MATERIAL FOR THE TASK START

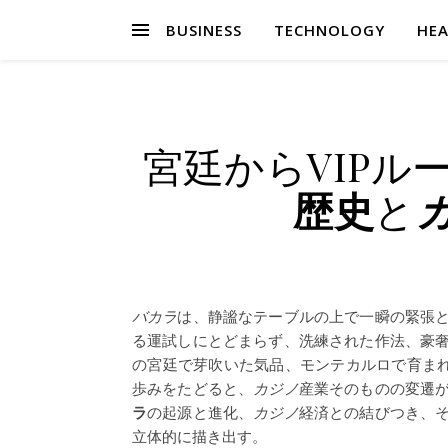
BUSINESS
TECHNOLOGY
HEA
宮廷からVIPル
歴史
と
バカラ
は、静謐なテーブルの上で一瞬の緊張
る運試しにとどまらず、洗練された作法、豪
の宮廷で芽吹いた気品、モンテカルロで育まれ
歩みをたどると、
カジノ
産業そのものの変遷
ラ
の起源と進化、
カジノ
経済との結びつき、
立体的に描き出す。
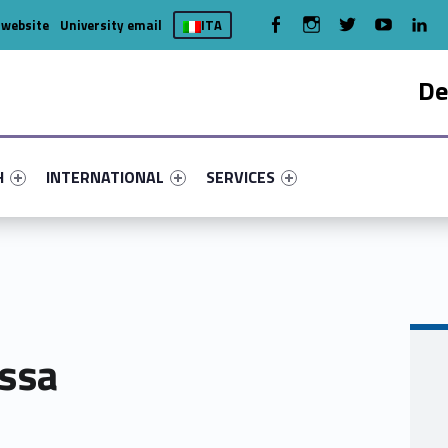
WebMan on Facebook
WebMan on Instagram
WebMan on Twitter
WebMan on You
WebMa
 website
University email
ITA
De
nu-primary-68499-4
fier #link-menu-primary-67714-7
Link identifier #link-menu-primary-39367-15
Link identifier #link-menu-primary-
H
INTERNATIONAL
SERVICES
assa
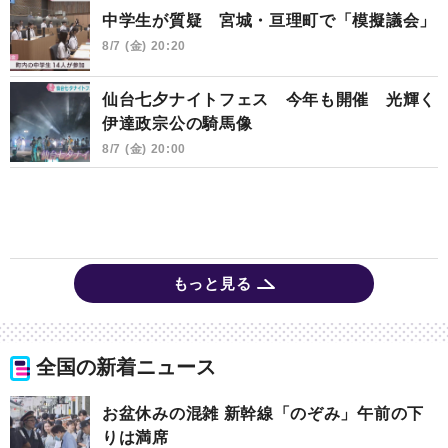
中学生が質疑 宮城・亘理町で「模擬議会」
8/7 (金) 20:20
仙台七夕ナイトフェス 今年も開催 光輝く
伊達政宗公の騎馬像
8/7 (金) 20:00
もっと見る
全国の新着ニュース
お盆休みの混雑 新幹線「のぞみ」午前の下
りは満席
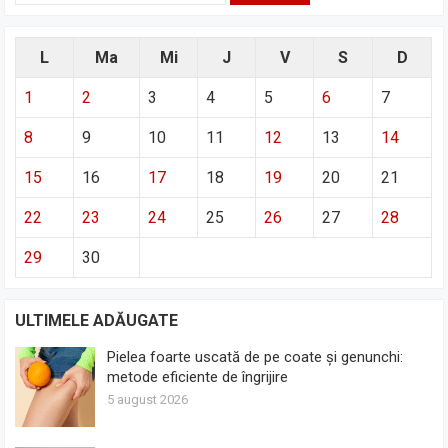
L
Ma
Mi
J
V
S
D
1
2
3
4
5
6
7
8
9
10
11
12
13
14
15
16
17
18
19
20
21
22
23
24
25
26
27
28
29
30
ULTIMELE ADĂUGATE
Pielea foarte uscată de pe coate și genunchi:
metode eficiente de îngrijire
5 august 2026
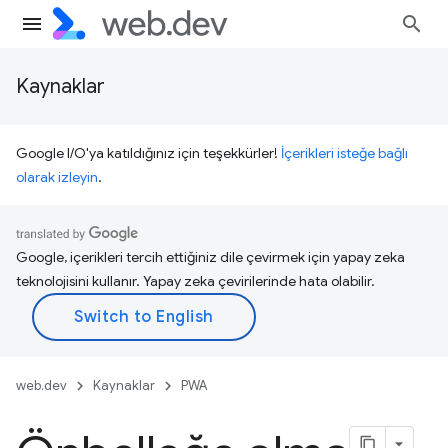
Kaynaklar
Google I/O'ya katıldığınız için teşekkürler!
İçerikleri isteğe bağlı
olarak izleyin
.
Google, içerikleri tercih ettiğiniz dile çevirmek için yapay zeka
teknolojisini kullanır. Yapay zeka çevirilerinde hata olabilir.
web.dev
Kaynaklar
PWA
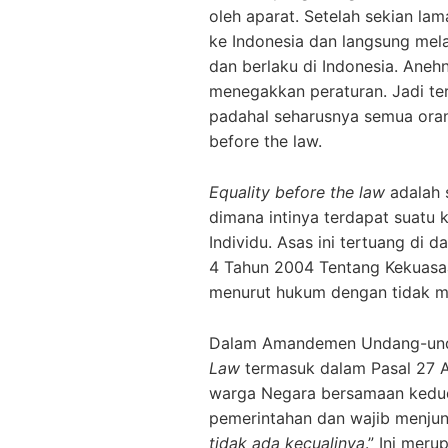
oleh aparat. Setelah sekian la
ke Indonesia dan langsung mel
dan berlaku di Indonesia. Aneh
menegakkan peraturan. Jadi te
padahal seharusnya semua oran
before the law.
Equality before the law
adalah 
dimana intinya terdapat suatu
Individu. Asas ini tertuang di
4 Tahun 2004 Tentang Kekuasaa
menurut hukum dengan tidak 
Dalam Amandemen Undang-unda
Law
termasuk dalam Pasal 27 A
warga Negara bersamaan kedu
pemerintahan dan wajib menjun
tidak ada kecualinya
.” Ini mer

MATERIAL FOR THE TASK END

# PROBLEM
Find and copy each line in the material above where the string "identifier" occurs.

# SOLUTION FOR THIS PROBLEM
Link identifier #link-menu-primary-39367-15
Link identifier #link-menu-primary-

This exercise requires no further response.